▸ Task details: Look through the entries below and report how many lines hold the string "Mexique". Only the number is wanted.

▸ Provided entries:
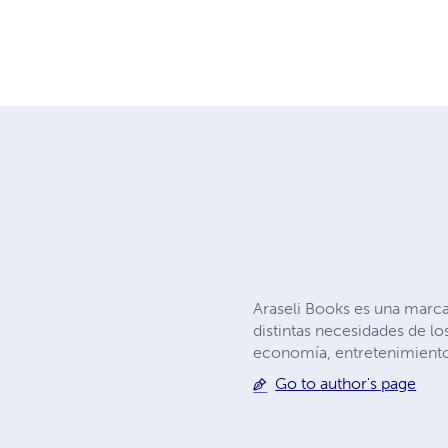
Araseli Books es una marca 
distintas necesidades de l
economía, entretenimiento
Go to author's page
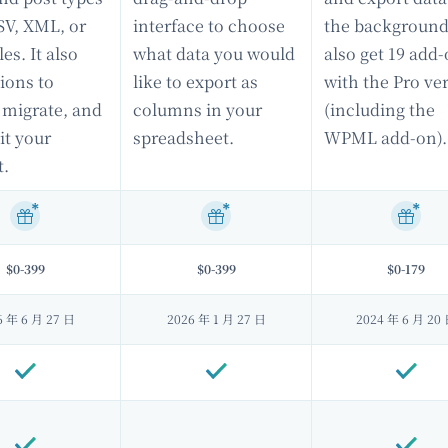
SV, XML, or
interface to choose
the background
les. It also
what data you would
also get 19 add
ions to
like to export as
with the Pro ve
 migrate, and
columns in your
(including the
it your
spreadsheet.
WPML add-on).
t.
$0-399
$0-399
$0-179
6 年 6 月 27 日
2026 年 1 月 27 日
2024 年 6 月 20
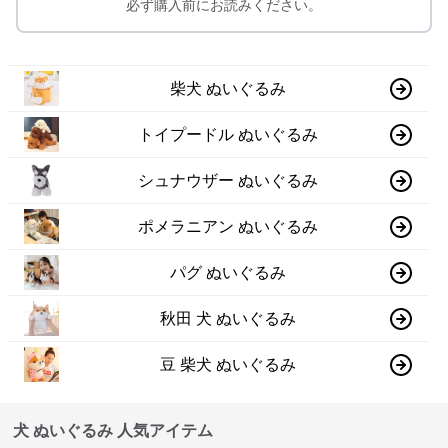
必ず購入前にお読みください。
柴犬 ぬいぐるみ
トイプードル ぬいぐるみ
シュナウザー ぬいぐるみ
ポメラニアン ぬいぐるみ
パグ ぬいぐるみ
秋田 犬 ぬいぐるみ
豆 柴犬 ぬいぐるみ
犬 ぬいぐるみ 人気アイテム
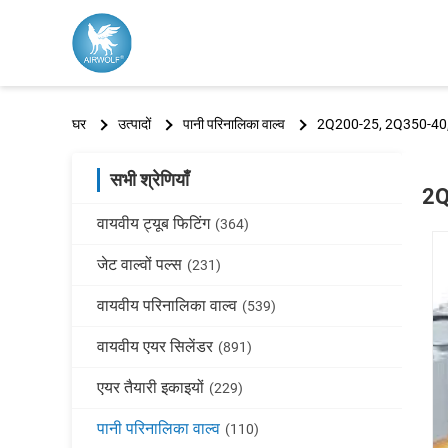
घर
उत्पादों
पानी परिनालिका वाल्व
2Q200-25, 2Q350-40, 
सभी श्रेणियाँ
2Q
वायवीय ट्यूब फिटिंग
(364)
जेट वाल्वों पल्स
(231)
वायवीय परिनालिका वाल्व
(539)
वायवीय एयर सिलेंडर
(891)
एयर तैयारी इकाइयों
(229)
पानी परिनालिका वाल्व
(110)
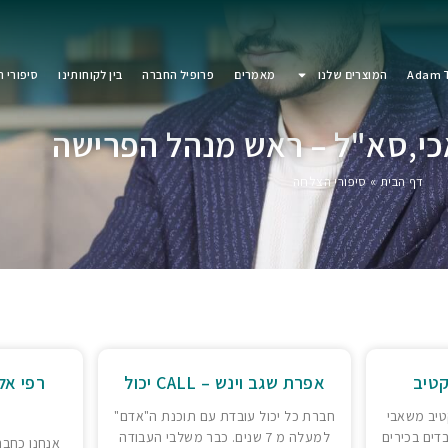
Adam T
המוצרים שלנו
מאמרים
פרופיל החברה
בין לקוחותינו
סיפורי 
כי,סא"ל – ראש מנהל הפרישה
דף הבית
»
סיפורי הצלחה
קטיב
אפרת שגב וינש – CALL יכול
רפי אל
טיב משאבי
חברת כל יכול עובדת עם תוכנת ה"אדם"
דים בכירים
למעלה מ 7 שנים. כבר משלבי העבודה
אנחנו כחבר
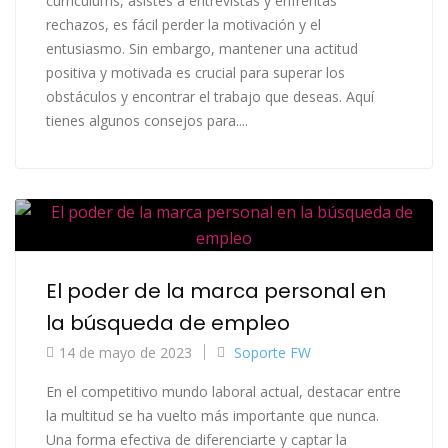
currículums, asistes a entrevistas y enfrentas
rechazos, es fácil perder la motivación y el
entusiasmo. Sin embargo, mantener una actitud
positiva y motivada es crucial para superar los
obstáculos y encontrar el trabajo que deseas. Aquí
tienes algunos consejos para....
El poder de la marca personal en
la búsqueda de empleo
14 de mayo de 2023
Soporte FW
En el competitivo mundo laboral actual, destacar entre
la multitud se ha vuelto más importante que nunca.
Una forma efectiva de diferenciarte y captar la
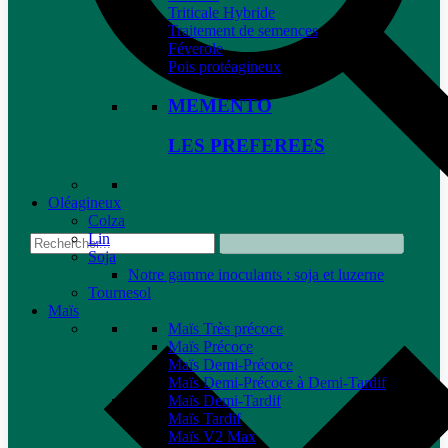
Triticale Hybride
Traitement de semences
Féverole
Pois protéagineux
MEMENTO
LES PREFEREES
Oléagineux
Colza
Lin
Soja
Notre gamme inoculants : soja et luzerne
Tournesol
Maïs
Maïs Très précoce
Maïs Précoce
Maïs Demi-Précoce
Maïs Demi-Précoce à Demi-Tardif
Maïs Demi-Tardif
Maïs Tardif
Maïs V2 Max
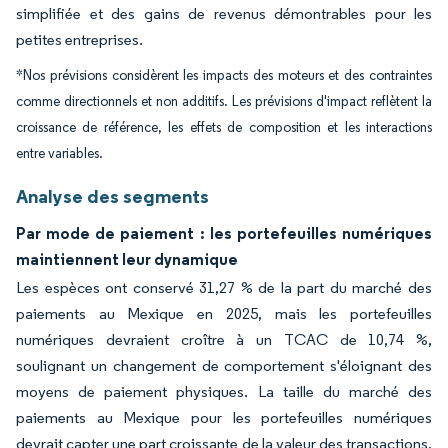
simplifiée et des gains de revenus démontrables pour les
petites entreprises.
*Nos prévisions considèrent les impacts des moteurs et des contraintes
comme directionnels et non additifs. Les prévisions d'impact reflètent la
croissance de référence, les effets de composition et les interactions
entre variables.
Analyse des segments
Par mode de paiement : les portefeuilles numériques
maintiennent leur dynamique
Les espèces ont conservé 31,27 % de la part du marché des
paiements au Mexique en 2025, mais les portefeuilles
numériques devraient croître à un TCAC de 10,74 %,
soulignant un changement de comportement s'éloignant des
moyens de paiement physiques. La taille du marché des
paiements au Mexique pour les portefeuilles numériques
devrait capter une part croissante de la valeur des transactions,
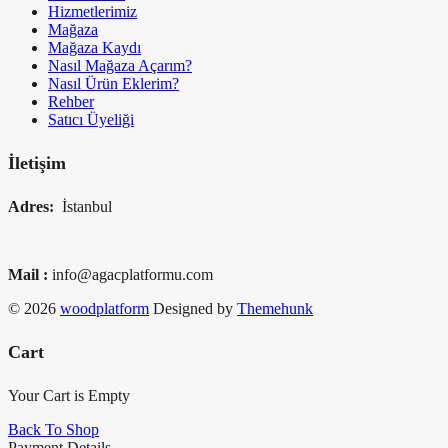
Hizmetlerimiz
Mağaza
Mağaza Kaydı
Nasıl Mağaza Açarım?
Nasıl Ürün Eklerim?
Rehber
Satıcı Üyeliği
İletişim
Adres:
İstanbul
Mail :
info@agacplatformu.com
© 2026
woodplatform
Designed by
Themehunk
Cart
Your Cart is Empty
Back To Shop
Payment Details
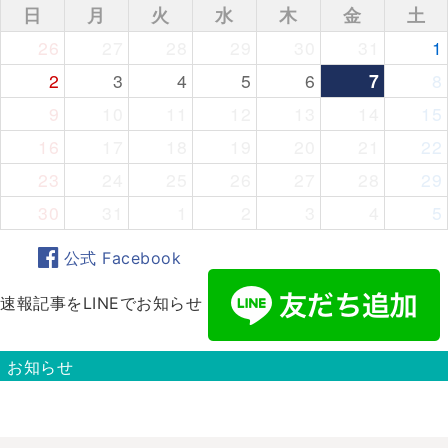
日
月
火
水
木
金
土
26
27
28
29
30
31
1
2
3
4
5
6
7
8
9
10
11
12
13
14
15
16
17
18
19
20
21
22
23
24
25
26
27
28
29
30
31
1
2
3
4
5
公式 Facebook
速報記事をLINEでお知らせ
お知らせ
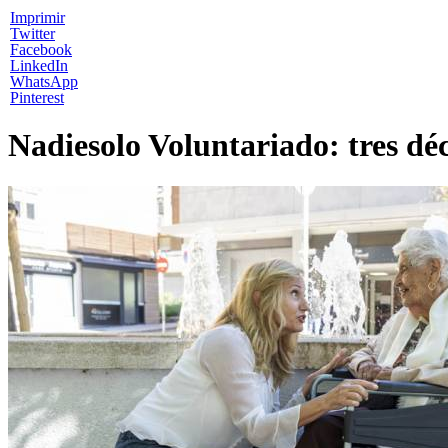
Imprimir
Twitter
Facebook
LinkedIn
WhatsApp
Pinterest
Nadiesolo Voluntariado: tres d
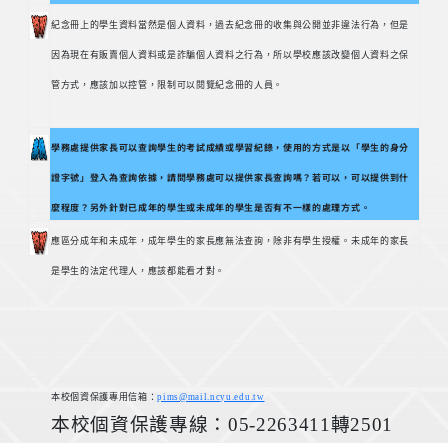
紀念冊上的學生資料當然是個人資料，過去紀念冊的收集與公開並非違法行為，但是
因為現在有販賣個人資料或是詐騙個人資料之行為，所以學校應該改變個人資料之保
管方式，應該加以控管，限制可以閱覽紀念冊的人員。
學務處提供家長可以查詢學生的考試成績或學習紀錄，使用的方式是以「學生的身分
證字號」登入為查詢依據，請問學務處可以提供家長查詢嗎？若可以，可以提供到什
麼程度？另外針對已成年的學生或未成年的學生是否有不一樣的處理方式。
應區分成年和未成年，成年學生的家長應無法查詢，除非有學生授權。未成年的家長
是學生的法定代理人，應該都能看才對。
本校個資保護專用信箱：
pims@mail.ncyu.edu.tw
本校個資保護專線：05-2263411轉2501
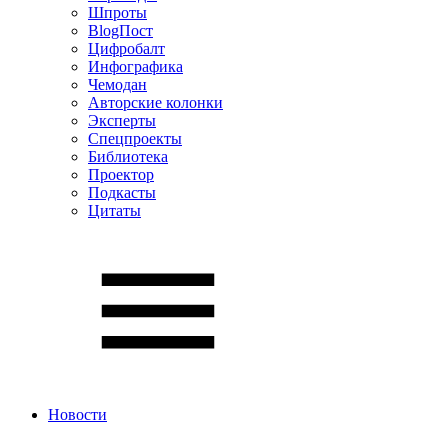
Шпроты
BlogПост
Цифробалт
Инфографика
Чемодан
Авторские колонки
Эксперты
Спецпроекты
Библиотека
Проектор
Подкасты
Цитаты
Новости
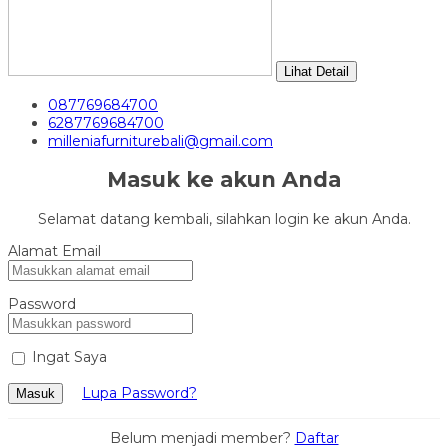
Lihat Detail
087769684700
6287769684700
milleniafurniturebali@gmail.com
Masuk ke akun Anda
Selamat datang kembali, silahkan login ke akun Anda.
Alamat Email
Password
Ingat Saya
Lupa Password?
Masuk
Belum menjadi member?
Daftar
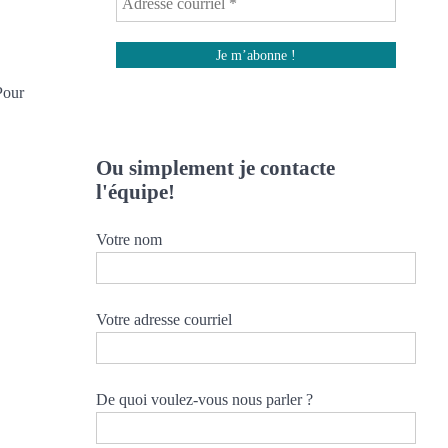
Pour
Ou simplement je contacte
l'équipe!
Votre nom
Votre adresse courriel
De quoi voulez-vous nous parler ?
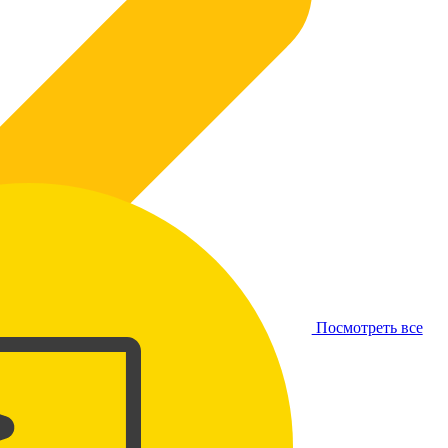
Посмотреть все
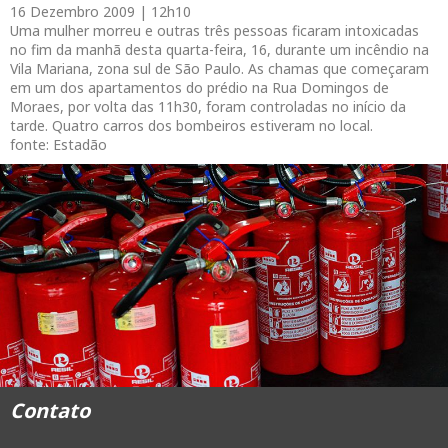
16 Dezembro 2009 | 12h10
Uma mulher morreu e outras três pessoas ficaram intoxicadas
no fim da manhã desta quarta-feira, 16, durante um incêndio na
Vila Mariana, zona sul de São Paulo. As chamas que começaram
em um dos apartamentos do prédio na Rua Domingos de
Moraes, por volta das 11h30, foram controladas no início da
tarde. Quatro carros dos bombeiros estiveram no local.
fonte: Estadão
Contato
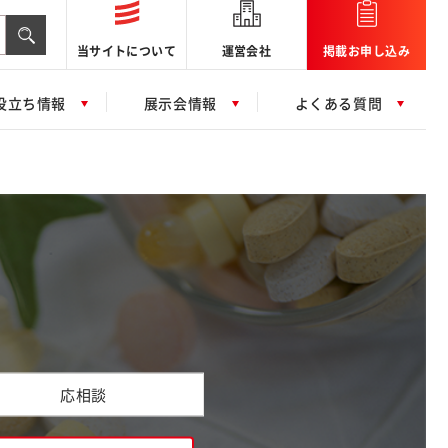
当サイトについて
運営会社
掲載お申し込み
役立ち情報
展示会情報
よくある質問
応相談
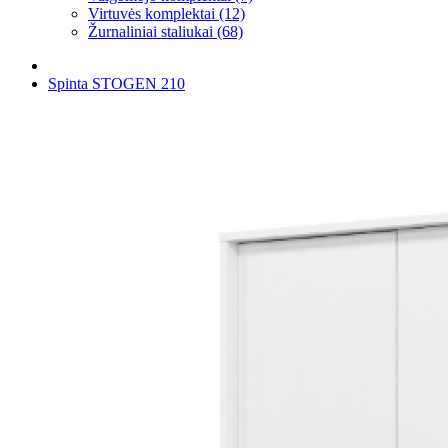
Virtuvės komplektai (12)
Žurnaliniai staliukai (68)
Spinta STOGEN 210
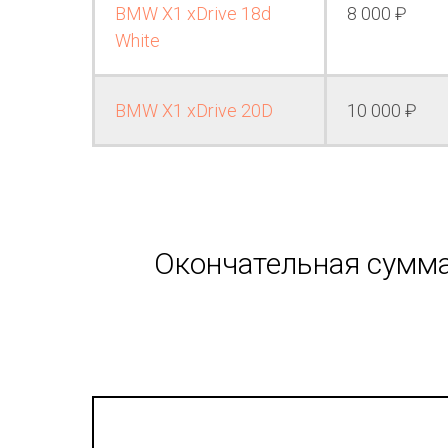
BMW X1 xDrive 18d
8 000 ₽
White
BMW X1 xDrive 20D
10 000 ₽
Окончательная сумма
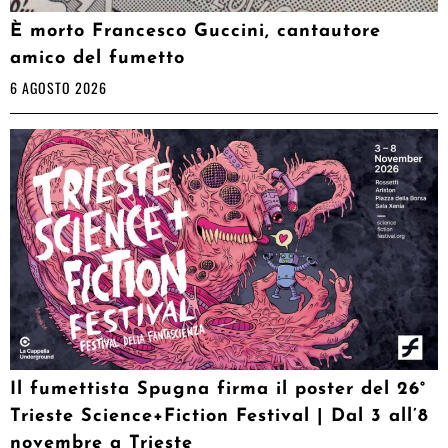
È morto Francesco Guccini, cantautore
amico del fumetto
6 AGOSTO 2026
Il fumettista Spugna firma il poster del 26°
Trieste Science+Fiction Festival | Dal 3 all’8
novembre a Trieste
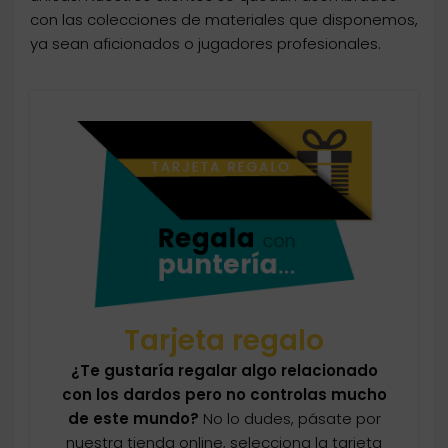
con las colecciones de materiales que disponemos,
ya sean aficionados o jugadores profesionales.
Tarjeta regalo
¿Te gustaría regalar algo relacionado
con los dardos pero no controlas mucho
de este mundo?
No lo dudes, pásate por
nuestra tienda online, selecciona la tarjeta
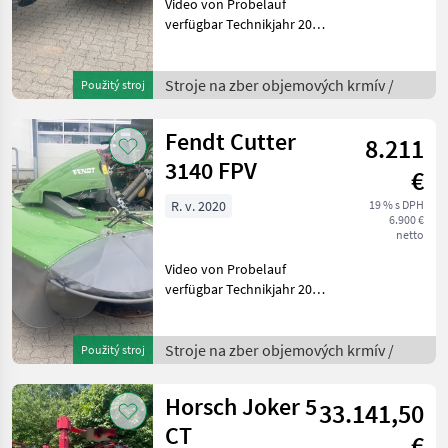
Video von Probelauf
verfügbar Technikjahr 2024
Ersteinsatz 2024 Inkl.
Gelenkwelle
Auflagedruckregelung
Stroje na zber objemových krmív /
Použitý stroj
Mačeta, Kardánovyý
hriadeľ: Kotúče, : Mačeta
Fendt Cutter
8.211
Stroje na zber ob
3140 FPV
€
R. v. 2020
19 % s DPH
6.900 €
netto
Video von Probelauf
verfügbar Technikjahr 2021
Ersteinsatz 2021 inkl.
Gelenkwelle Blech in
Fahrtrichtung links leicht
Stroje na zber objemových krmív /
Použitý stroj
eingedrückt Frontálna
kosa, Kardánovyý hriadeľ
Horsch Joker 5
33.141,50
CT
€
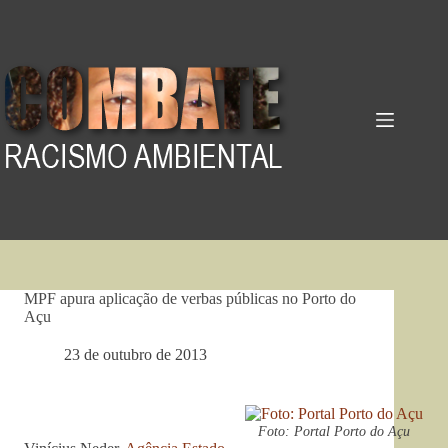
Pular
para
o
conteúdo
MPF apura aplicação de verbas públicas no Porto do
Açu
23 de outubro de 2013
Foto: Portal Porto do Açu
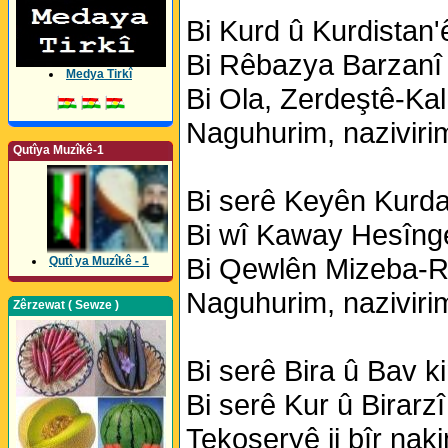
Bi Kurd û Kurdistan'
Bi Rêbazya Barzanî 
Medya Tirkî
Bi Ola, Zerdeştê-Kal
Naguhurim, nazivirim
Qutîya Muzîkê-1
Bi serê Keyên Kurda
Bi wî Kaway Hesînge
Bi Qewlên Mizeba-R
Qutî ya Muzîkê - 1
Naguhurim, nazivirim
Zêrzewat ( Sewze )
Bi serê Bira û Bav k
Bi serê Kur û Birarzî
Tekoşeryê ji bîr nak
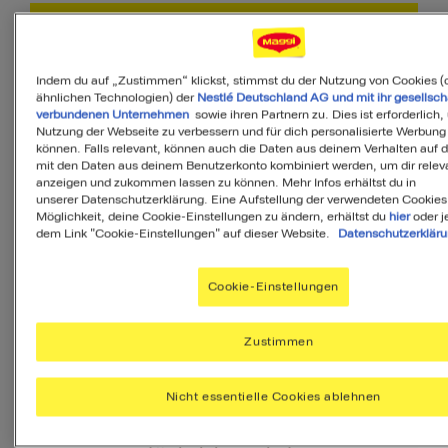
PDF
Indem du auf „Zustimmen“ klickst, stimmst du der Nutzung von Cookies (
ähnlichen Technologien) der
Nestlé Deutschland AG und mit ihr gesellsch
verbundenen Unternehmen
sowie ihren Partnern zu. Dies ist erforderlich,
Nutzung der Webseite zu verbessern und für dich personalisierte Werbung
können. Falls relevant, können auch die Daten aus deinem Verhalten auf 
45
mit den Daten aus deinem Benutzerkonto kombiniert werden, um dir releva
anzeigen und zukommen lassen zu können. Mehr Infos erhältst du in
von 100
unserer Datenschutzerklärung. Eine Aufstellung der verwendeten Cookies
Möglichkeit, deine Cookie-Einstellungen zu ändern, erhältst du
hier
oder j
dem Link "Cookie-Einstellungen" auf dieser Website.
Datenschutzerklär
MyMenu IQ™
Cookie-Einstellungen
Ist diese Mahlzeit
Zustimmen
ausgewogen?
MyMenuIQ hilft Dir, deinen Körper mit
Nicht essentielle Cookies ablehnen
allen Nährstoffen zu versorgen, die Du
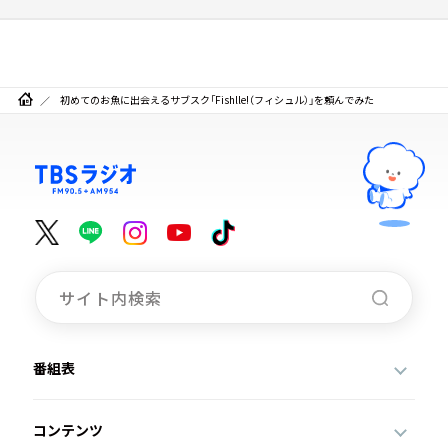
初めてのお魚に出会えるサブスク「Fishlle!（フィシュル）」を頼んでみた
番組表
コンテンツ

▸ Solution: 2